L'ambassadeur des Etats-Unis au Cameroun a été convoqué mardi au ministère des Affaires Extérieures à Yaoundé. L'information est confirmée de sources gouvernementales et diplomatiques, indique l'AFP.

Pour l’heure, rien n’a filtré des échanges entre Peter Henry Barlerin, et le ministre délégué à la Présidence de la République, Lejeune Mbella MBappe.

Cependant, les récentes déclarations du diplomate américain à propos de la crise anglophone qui secoue les régions d’expression majoritairement anglophone du Nord-Ouest et du Sud-Ouest du Cameroun, pourraient bien être à l’origine de la brouille.

Veendredi, 18 mai dernier, l’ambassadeur des Etats-Unis publiait un communiqué dans lequel il dénonçait notamment « des assassinats ciblés », « incendies et pillages des maisons », « arrestations sans accès à une assistance juridique »,  commis par les forces de sécurité dans les régions anglophones du Cameroun, où le mouvement sécessionniste ambazonien réclame la partition du pays.

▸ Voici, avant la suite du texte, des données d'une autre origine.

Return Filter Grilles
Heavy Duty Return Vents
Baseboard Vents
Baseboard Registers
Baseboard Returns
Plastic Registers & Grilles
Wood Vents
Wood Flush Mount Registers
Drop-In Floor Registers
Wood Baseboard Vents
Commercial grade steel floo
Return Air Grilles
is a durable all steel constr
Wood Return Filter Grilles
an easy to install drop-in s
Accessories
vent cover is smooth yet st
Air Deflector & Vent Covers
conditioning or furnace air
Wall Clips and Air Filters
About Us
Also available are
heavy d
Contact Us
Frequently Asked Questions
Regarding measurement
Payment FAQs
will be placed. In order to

Reconnaissant tout de même que, de leur côté, les séparatistes armés se livrent à des « meurtres de gendarmes, enlèvements de fonctionnaires et incendies d'écoles. »

Des déclarations au vitriol, à deux jours de la célébration de la Fête Nationale qui commémore la réunification en 1961 de la partie orientale et occidentale du Cameroun, qui ont suscité l’indignation des autorités camerounaises.

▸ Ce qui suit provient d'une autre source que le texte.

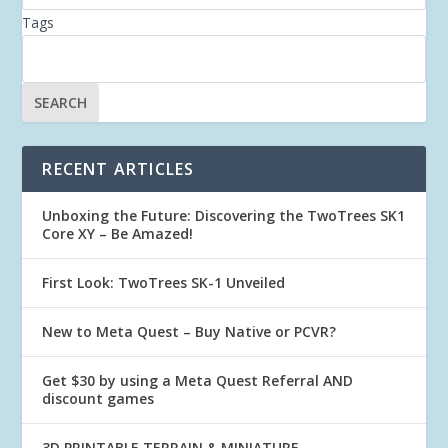
Tags
RECENT ARTICLES
Unboxing the Future: Discovering the TwoTrees SK1
Core XY – Be Amazed!
First Look: TwoTrees SK-1 Unveiled
New to Meta Quest – Buy Native or PCVR?
Get $30 by using a Meta Quest Referral AND
discount games
3D PRINTABLE TERRAIN & MINIATURE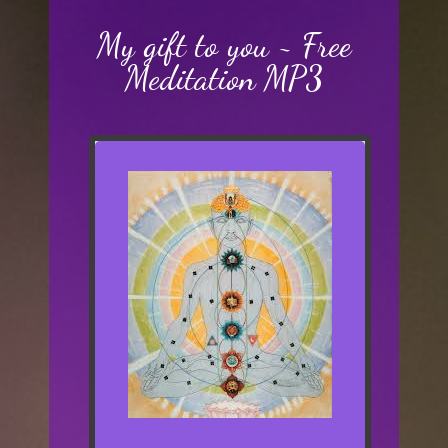
My gift to you ~ Free
Meditation MP3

Dans la foulée, Yaoundé a réagi. Dénonçant « l’infantilisation de la nation camerounaise », par la diplomatie américaine. « Toute la nation camerounaise fait l’objet d’une agression violente de la part d’une minorité violente et extrémiste. (…) On ne peut pas mettre sur le même plan la victime et son bourreau », avait réagi à l’AFP samedi le porte-parole du gouvernement camerounais, Issa Tchiroma Bakary.

Pour rappel, le conflit de basse intensité qui a cours dans les régions du Nord-Ouest et du Sud-Ouest depuis Octobre 2016, a déjà fait des dizaines de victimes civiles et militaires. Bilan humain auquel s’ajoutent des milliers de déplacés internes, et d’autres réfugiés au Nigéria voisin, devenus quasi-quotidiens dans la zone, entre séparatistes et Armée régulière.